Tesla has been weathering a lot of criticism in the press since the fatal crash involving an Autopilot-equipped Model S. As Road & Track’s Jack Baruth very colorfully noted, some of it has come from self-appointed experts with little knowledge of the auto industry. However, the latest reproach comes from Consumer Reports, a respected publication that famously gave Model S a rating of 99 out of 100 (but later raised doubts about its reliability).
In an article titled Tesla’s Autopilot: Too Much Autonomy Too Soon, CR says that the tragic accident “has caused safety advocates to question whether the name Autopilot, as well as the marketing hype of its roll-out, promoted a dangerously premature assumption that the Model S was capable of truly driving on its own.”
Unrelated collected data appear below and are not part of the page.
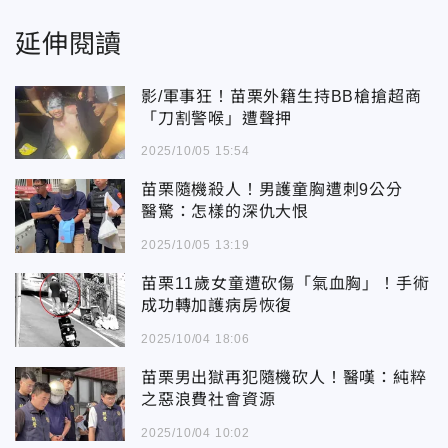
延伸閱讀
影/軍事狂！苗栗外籍生持BB槍搶超商
「刀割警喉」遭聲押
2025/10/05 15:54
苗栗隨機殺人！男護童胸遭刺9公分
醫驚：怎樣的深仇大恨
2025/10/05 13:19
苗栗11歲女童遭砍傷「氣血胸」！手術
成功轉加護病房恢復
2025/10/04 18:06
苗栗男出獄再犯隨機砍人！醫嘆：純粹
之惡浪費社會資源
2025/10/04 10:02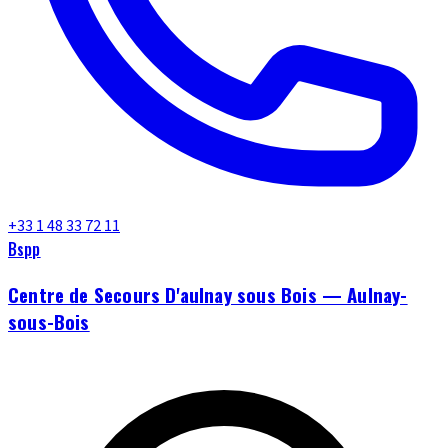
+33 1 48 33 72 11
Bspp
Centre de Secours D'aulnay sous Bois — Aulnay-
sous-Bois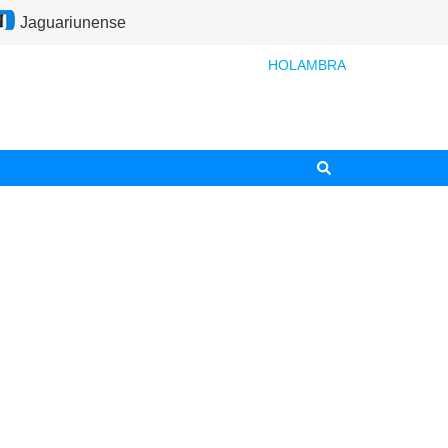
Jaguariunense
HOLAMBRA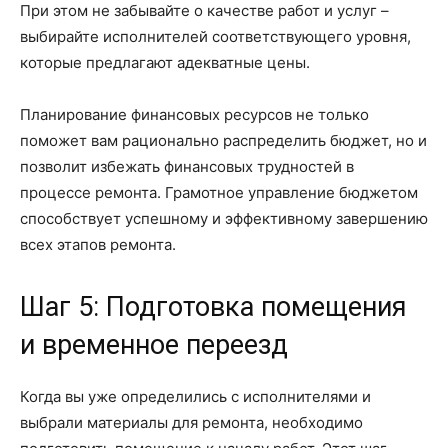
При этом не забывайте о качестве работ и услуг –
выбирайте исполнителей соответствующего уровня,
которые предлагают адекватные цены.
Планирование финансовых ресурсов не только
поможет вам рационально распределить бюджет, но и
позволит избежать финансовых трудностей в
процессе ремонта. Грамотное управление бюджетом
способствует успешному и эффективному завершению
всех этапов ремонта.
Шаг 5: Подготовка помещения
и временное переезд
Когда вы уже определились с исполнителями и
выбрали материалы для ремонта, необходимо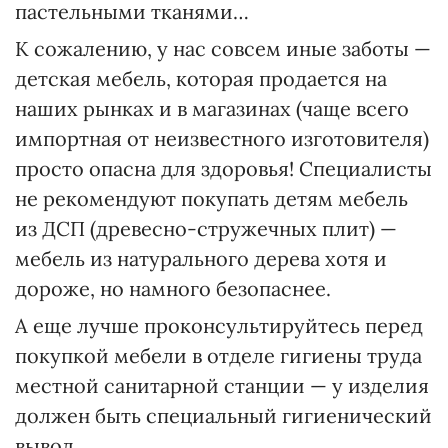
пастельными тканями…
К сожалению, у нас совсем иные заботы —
детская мебель, которая продается на
наших рынках и в магазинах (чаще всего
импортная от неизвестного изготовителя)
просто опасна для здоровья! Специалисты
не рекомендуют покупать детям мебель
из ДСП (древесно-стружечных плит) —
мебель из натурального дерева хотя и
дороже, но намного безопаснее.
А еще лучше проконсультируйтесь перед
покупкой мебели в отделе гигиены труда
местной санитарной станции — у изделия
должен быть специальный гигиенический
вывод.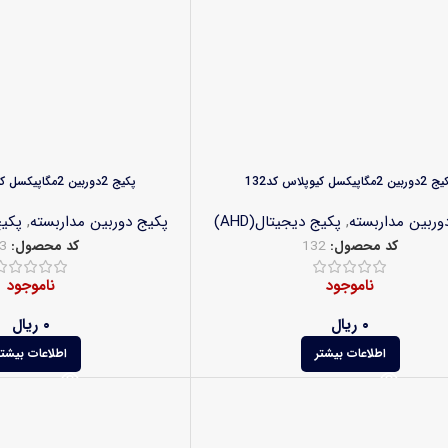
بین 2مگاپیکسل کیوپلاس کد132
پکیج 2دوربین 2مگاپیکسل کیوپلاس کد133
وربین مداربسته
,
پکیج دیجیتال(AHD)
پکیج دوربین مداربسته
,
پکیج
کد محصول:
132
کد محصول:
3
ناموجود
ناموجود
۰
ریال
۰
ریال
اطلاعات بیشتر
اطلاعات بیشتر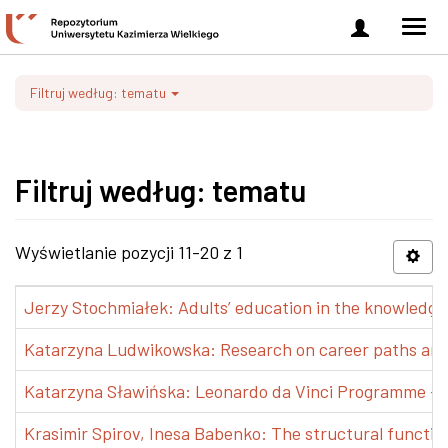
Zaloguj
Men
się
nawi
Filtruj według: tematu
Filtruj według: tematu
Wyświetlanie pozycji 11-20 z 1
Jerzy Stochmiałek: Adults’ education in the knowledge 
Katarzyna Ludwikowska: Research on career paths and pr
Katarzyna Sławińska: Leonardo da Vinci Programme – Tra
Krasimir Spirov, Inesa Babenko: The structural functio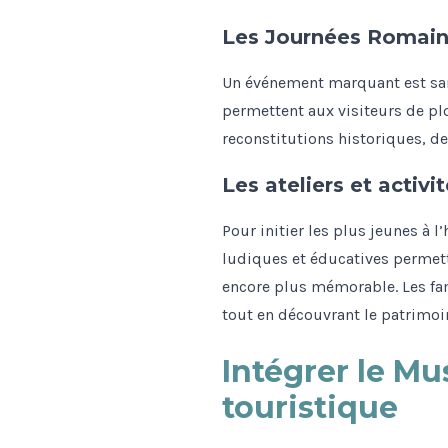
Les Journées Romai
Un événement marquant est sa
permettent aux visiteurs de p
reconstitutions historiques, de
Les ateliers et activi
Pour initier les plus jeunes à 
ludiques et éducatives permette
encore plus mémorable. Les fami
tout en découvrant le patrimoin
Intégrer le Mu
touristique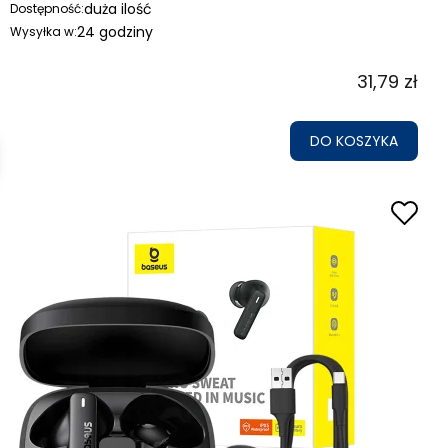
duża ilość
Dostępność:
24 godziny
Wysyłka w:
31,79 zł
DO KOSZYKA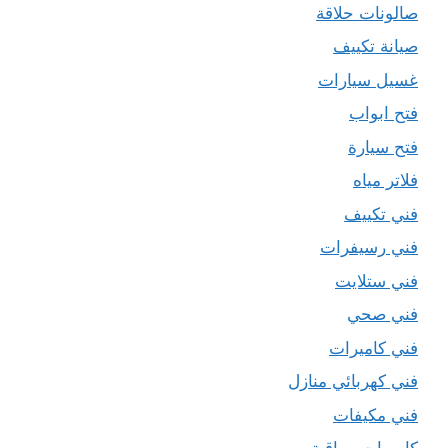
صالونات حلاقة
صيانة تكييف
غسيل سيارات
فتح ابواب
فتح سيارة
فلاتر مياه
فني تكييف
فني رسيفرات
فني ستلايت
فني صحي
فني كاميرات
فني كهربائي منازل
فني مكيفات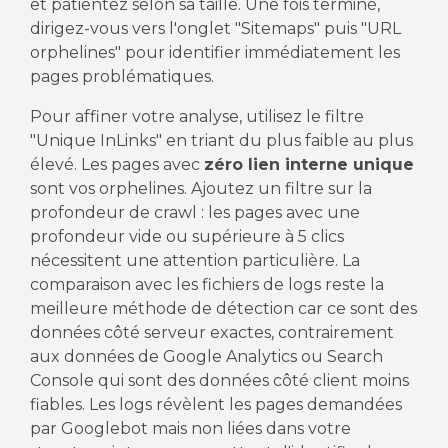
et patientez selon sa taille. Une fois terminé,
dirigez-vous vers l'onglet "Sitemaps" puis "URL
orphelines" pour identifier immédiatement les
pages problématiques.
Pour affiner votre analyse, utilisez le filtre
"Unique InLinks" en triant du plus faible au plus
élevé. Les pages avec
zéro lien interne unique
sont vos orphelines. Ajoutez un filtre sur la
profondeur de crawl : les pages avec une
profondeur vide ou supérieure à 5 clics
nécessitent une attention particulière. La
comparaison avec les fichiers de logs reste la
meilleure méthode de détection car ce sont des
données côté serveur exactes, contrairement
aux données de Google Analytics ou Search
Console qui sont des données côté client moins
fiables. Les logs révèlent les pages demandées
par Googlebot mais non liées dans votre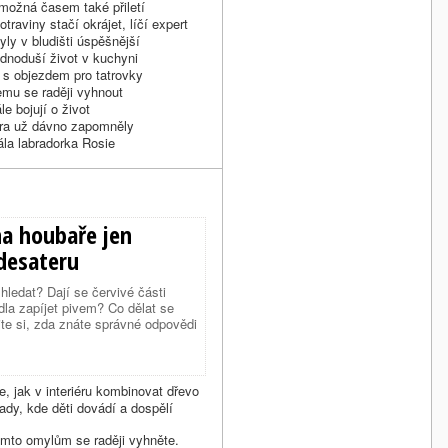
 možná časem také přiletí
raviny stačí okrájet, líčí expert
ly v bludišti úspěšnější
dnoduší život v kuchyni
 s objezdem pro tatrovky
emu se raději vyhnout
e bojují o život
aura už dávno zapomněly
ála labradorka Rosie
 na houbaře jen
desateru
hledat? Dají se červivé části
dla zapíjet pivem? Co dělat se
e si, zda znáte správné odpovědi
, jak v interiéru kombinovat dřevo
y, kde děti dovádí a dospělí
Těmto omylům se raději vyhněte.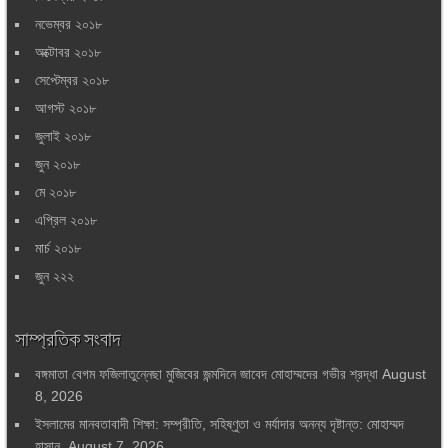
নভেম্বর ২০১৮
অক্টোবর ২০১৮
সেপ্টেম্বর ২০১৮
আগস্ট ২০১৮
জুলাই ২০১৮
জুন ২০১৮
মে ২০১৮
এপ্রিল ২০১৮
মার্চ ২০১৮
জুন ২২২
সাম্প্রতিক সংবাদ
বঙ্গমাতা বেগম ফজিলাতুন্নেছা মুজিবের জন্মদিনে জাবেদ মোহাম্মদের গভীর শ্রদ্ধা
August
8, 2026
ইসলামের মানবতাবাদী শিক্ষা: সম্প্রীতি, সহিষ্ণুতা ও মর্যাদার অনন্য দৃষ্টান্ত: মোহাম্মদ
হাসান
August 7, 2026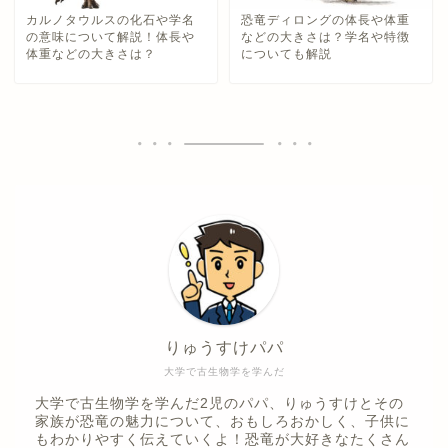
カルノタウルスの化石や学名
恐竜ディロングの体長や体重
の意味について解説！体長や
などの大きさは？学名や特徴
体重などの大きさは？
についても解説
りゅうすけパパ
大学で古生物学を学んだ
大学で古生物学を学んだ2児のパパ、りゅうすけとその
家族が恐竜の魅力について、おもしろおかしく、子供に
もわかりやすく伝えていくよ！恐竜が大好きなたくさん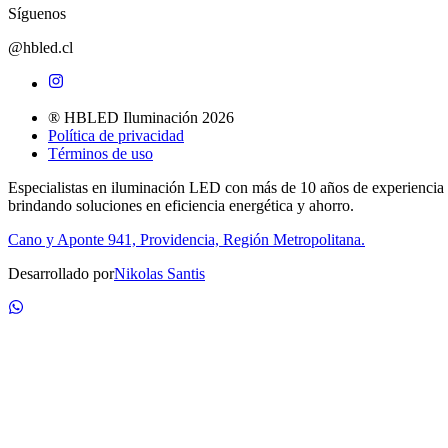
Síguenos
@hbled.cl
® HBLED Iluminación 2026
Política de privacidad
Términos de uso
Especialistas en iluminación LED con más de 10 años de experiencia
brindando soluciones en eficiencia energética y ahorro.
Cano y Aponte 941, Providencia, Región Metropolitana.
Desarrollado por
Nikolas Santis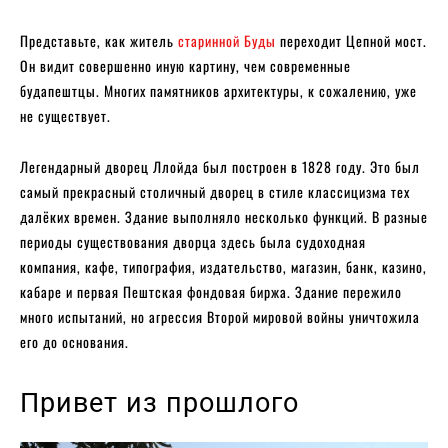
Представьте, как житель
старинной Буды
переходит Цепной мост.
Он видит совершенно иную картину, чем современные
будапештцы. Многих памятников архитектуры, к сожалению, уже
не существует.
Легендарный дворец Ллойда был построен в 1828 году. Это был
самый прекрасный столичный дворец в стиле классицизма тех
далёких времен. Здание выполняло несколько функций. В разные
периоды существования дворца здесь была судоходная
компания, кафе, типография, издательство, магазин, банк, казино,
кабаре и первая Пештская фондовая биржа. Здание пережило
много испытаний, но агрессия Второй мировой войны уничтожила
его до основания.
Привет из прошлого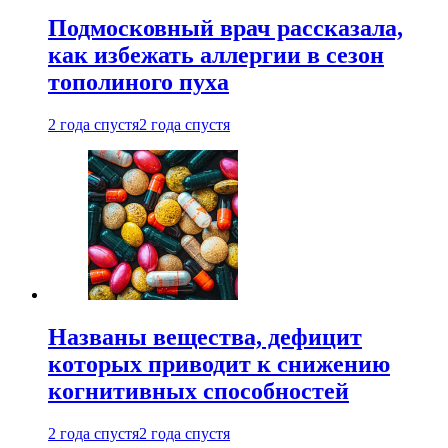
Подмосковный врач рассказала,
как избежать аллергии в сезон
тополиного пуха
2 года спустя
2 года спустя
Названы вещества, дефицит
которых приводит к снижению
когнитивных способностей
2 года спустя
2 года спустя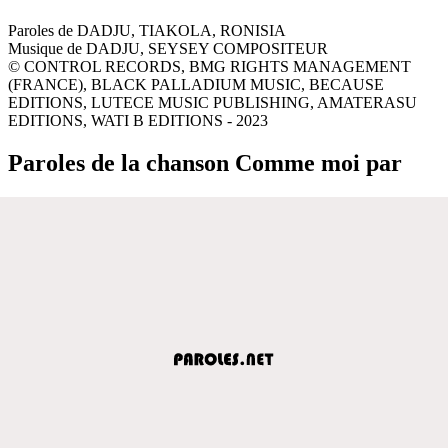
Paroles de DADJU, TIAKOLA, RONISIA
Musique de DADJU, SEYSEY COMPOSITEUR
© CONTROL RECORDS, BMG RIGHTS MANAGEMENT
(FRANCE), BLACK PALLADIUM MUSIC, BECAUSE
EDITIONS, LUTECE MUSIC PUBLISHING, AMATERASU
EDITIONS, WATI B EDITIONS - 2023
Paroles de la chanson Comme moi par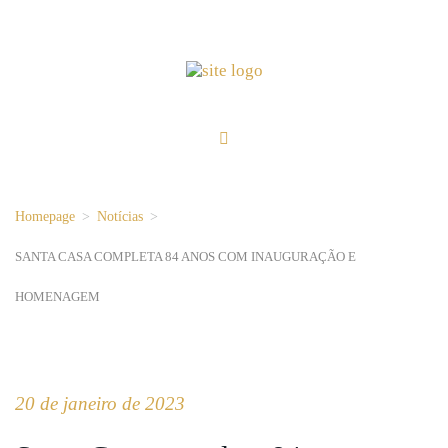
Homepage
>
Notícias
>
SANTA CASA COMPLETA 84 ANOS COM INAUGURAÇÃO E
HOMENAGEM
20 de janeiro de 2023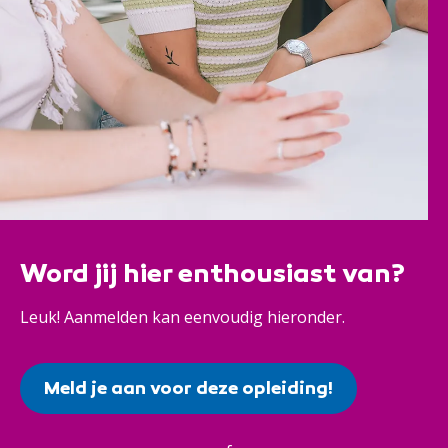
Word jij hier enthousiast van?
Leuk! Aanmelden kan eenvoudig hieronder.
Meld je aan voor deze opleiding!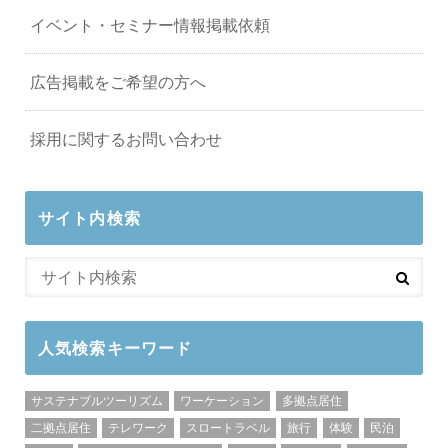
イベント・セミナー情報掲載依頼
広告掲載をご希望の方へ
採用に関するお問い合わせ
サイト内検索
人気検索キーワード
サステナブルツーリズム
ワーケーション
多拠点居住
二拠点居住
テレワーク
スロートラベル
旅行
体験
民泊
“By marketing their feature as ‘Autopilot,’ Tesla gives consumers a false sense of security,” says Consumer Reports VP Laura MacCleery. “In the long run, advanced active safety technologies in vehicles could make our roads safer. But today, we’re deeply concerned that consumers are being sold a pile of promises about unproven technology. ‘Autopilot’ can’t actually drive the car, yet it allows consumers to have their hands off the steering wheel for minutes at a time. Tesla should disable automatic steering in its cars until it updates the program to verify that the driver’s hands are on the wheel.”
Of course, Tesla has said that the system does make frequent checks to ensure that the driver’s hands remain on the wheel. However, CR says, “Our recent testing on a Model X in Autopilot mode on a long, straight road found that the system took more than three minutes after our tester’s hands were removed from the wheel before the vehicle gave any warning.”
Tesla responded to the Consumer Reports article thus: “Tesla is constantly introducing enhancements, proven over millions of miles of internal testing, to ensure that drivers supported by Autopilot remain safer than those operating without assistance. We will continue to develop, validate, and release those enhancements as the technology grows. While we appreciate well-meaning advice from any individual or group, we make our decisions on the basis of real-world data, not speculation by media.”